Los primeros minutos fueron dominados por Costa de Marfil, que mostró la intensidad y el orden que la llevaron a protagonizar la mejor fase de grupos de su historia. Con Yan Diomandé como uno de los futbolistas más desequilibrantes y un mediocampo sólido encabezado por Franck Kessié, los "Elefantes" generaron las oportunidades más claras, aunque sin la contundencia necesaria para abrir el marcador.
Cuando mejor jugaban los africanos apareció el talento individual de Antonio Nusa. Al minuto 39, el extremo noruego tomó el balón por la banda izquierda, encaró a la defensa y sacó un potente disparo colocado al ángulo para vencer a Yahia Fofana y poner el 1-0 antes del descanso.
En la segunda mitad, Costa de Marfil mantuvo la presión y encontró recompensa gracias al ingreso de Amad Diallo. El atacante del Manchester United primero evitó el segundo tanto noruego al sacar un balón sobre la línea y, minutos después, se convirtió en el héroe momentáneo de su selección con una brillante jugada individual. Al 74', Diallo dejó atrás a varios rivales y definió con calidad para igualar el marcador, desatando la euforia entre la afición africana.

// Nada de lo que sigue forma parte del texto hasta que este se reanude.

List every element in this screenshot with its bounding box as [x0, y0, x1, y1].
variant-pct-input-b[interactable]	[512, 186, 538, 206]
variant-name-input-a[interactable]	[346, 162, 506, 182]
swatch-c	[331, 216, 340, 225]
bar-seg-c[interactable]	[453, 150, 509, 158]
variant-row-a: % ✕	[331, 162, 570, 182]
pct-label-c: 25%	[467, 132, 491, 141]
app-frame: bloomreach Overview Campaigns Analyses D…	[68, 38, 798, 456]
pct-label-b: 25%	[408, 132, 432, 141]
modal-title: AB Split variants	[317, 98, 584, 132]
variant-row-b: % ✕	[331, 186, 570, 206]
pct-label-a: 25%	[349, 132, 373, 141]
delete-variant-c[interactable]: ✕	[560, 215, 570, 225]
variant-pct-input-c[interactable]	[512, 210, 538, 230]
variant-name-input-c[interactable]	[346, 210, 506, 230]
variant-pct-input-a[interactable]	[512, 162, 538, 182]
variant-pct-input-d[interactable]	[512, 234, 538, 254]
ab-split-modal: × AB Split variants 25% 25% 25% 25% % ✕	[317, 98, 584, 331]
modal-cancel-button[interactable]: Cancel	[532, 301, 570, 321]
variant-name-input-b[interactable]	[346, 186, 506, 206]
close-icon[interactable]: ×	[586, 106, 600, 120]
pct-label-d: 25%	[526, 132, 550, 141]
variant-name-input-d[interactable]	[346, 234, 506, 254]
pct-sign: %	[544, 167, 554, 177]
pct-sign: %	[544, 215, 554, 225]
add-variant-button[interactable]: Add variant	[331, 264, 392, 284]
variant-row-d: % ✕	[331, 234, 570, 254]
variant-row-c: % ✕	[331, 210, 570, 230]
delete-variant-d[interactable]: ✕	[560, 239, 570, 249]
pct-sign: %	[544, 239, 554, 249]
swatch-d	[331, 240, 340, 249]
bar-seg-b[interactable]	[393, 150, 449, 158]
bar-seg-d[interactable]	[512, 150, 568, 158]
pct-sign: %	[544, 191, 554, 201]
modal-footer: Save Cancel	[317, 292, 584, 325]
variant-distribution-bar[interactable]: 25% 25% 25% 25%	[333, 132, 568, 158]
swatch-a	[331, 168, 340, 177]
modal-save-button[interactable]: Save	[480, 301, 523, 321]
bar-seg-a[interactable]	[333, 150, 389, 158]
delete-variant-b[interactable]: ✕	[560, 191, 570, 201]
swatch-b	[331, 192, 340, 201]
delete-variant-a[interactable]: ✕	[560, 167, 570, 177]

El empate transformó el partido en un intercambio constante de ataques, con ambos equipos buscando el gol de la clasificación. Sin embargo, cuando parecía que el encuentro se encaminaba a la prórroga, apareció la gran figura de Noruega.
Al minuto 86, Martin Ødegaard filtró un balón preciso al área para Erling Haaland, quien demostró una vez más por qué es considerado uno de los mejores delanteros del mundo. El atacante definió con frialdad para marcar el 2-1 definitivo y sellar el boleto noruego a la siguiente ronda.
Con este resultado, Noruega mantiene vivo el sueño de conquistar su primera Copa del Mundo y confirma que cuenta con una de las ofensivas más peligrosas del torneo gracias al liderazgo de Haaland, el desequilibrio de Nusa y la creatividad de Ødegaard.
Por su parte, Costa de Marfil se despide con la frente en alto después de firmar la mejor participación mundialista de su historia. Los dirigidos por Emerse Faé alcanzaron por primera vez la fase de eliminación directa y demostraron que el futbol africano continúa creciendo al competir de igual a igual frente a una de las selecciones europeas más talentosas del campeonato.